* Aim of the task: Show each line of the entries below in which the word "Hugo" appears.

* Page-level text extractions:
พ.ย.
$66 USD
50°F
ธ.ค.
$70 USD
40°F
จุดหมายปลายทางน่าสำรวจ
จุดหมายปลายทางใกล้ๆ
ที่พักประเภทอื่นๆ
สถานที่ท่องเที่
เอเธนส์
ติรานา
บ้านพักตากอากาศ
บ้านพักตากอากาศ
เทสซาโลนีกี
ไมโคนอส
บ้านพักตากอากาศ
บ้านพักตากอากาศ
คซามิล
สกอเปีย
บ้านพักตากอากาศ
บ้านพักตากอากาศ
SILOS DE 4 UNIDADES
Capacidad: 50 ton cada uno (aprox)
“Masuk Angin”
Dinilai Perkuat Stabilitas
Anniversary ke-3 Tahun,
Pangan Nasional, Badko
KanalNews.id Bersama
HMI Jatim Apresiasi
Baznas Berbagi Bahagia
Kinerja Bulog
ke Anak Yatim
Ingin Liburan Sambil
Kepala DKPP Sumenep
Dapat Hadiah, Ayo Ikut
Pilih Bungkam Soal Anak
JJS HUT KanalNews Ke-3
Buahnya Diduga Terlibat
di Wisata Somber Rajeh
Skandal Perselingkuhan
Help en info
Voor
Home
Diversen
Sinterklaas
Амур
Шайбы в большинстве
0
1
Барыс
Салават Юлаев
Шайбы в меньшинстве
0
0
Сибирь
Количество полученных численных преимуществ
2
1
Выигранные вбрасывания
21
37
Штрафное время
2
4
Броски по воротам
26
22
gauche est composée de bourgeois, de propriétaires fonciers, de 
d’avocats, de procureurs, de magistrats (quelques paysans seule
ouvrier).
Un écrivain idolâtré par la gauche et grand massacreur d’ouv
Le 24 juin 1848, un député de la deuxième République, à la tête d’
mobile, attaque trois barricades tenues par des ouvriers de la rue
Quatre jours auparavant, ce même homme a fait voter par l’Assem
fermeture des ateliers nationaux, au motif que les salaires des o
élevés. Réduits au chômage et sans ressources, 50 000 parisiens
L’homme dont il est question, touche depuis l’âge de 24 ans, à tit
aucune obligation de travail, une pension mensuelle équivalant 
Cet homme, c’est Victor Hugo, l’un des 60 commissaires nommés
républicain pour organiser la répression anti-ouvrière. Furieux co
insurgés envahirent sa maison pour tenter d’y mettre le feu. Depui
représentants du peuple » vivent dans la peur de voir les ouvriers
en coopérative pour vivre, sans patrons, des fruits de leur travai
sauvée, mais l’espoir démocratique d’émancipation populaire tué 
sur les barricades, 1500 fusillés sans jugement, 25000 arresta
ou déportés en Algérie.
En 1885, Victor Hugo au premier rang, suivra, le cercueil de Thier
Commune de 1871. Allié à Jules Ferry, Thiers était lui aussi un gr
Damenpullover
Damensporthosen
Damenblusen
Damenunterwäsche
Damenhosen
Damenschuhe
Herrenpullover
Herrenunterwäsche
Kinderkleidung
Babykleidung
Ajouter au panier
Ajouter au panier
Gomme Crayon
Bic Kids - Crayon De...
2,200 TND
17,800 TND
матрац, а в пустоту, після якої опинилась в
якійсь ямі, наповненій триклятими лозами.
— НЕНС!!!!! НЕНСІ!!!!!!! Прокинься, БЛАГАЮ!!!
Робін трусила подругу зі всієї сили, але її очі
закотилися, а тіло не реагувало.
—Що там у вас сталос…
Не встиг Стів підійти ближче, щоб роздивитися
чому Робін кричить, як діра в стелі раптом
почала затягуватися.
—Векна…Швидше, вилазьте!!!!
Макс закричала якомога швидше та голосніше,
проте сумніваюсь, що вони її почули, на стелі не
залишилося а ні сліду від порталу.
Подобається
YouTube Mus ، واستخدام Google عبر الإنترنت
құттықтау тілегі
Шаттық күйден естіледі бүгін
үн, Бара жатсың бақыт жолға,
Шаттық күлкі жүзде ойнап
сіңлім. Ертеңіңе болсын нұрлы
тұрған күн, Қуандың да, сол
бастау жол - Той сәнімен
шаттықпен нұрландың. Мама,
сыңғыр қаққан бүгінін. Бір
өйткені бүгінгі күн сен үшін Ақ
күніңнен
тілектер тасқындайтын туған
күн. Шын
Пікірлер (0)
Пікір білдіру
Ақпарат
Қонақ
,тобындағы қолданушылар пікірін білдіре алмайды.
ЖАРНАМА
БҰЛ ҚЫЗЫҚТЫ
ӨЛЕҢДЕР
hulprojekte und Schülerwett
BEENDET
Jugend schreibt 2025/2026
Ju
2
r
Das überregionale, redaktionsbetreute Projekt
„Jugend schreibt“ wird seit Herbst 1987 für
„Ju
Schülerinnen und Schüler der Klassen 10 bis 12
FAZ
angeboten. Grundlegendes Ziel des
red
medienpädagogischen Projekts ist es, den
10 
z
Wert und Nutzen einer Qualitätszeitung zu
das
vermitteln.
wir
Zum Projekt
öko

* Exercise result:
Cet homme, c’est Victor Hugo, l’un des 60 commissaires nommés
En 1885, Victor Hugo au premier rang, suivra, le cercueil de Thier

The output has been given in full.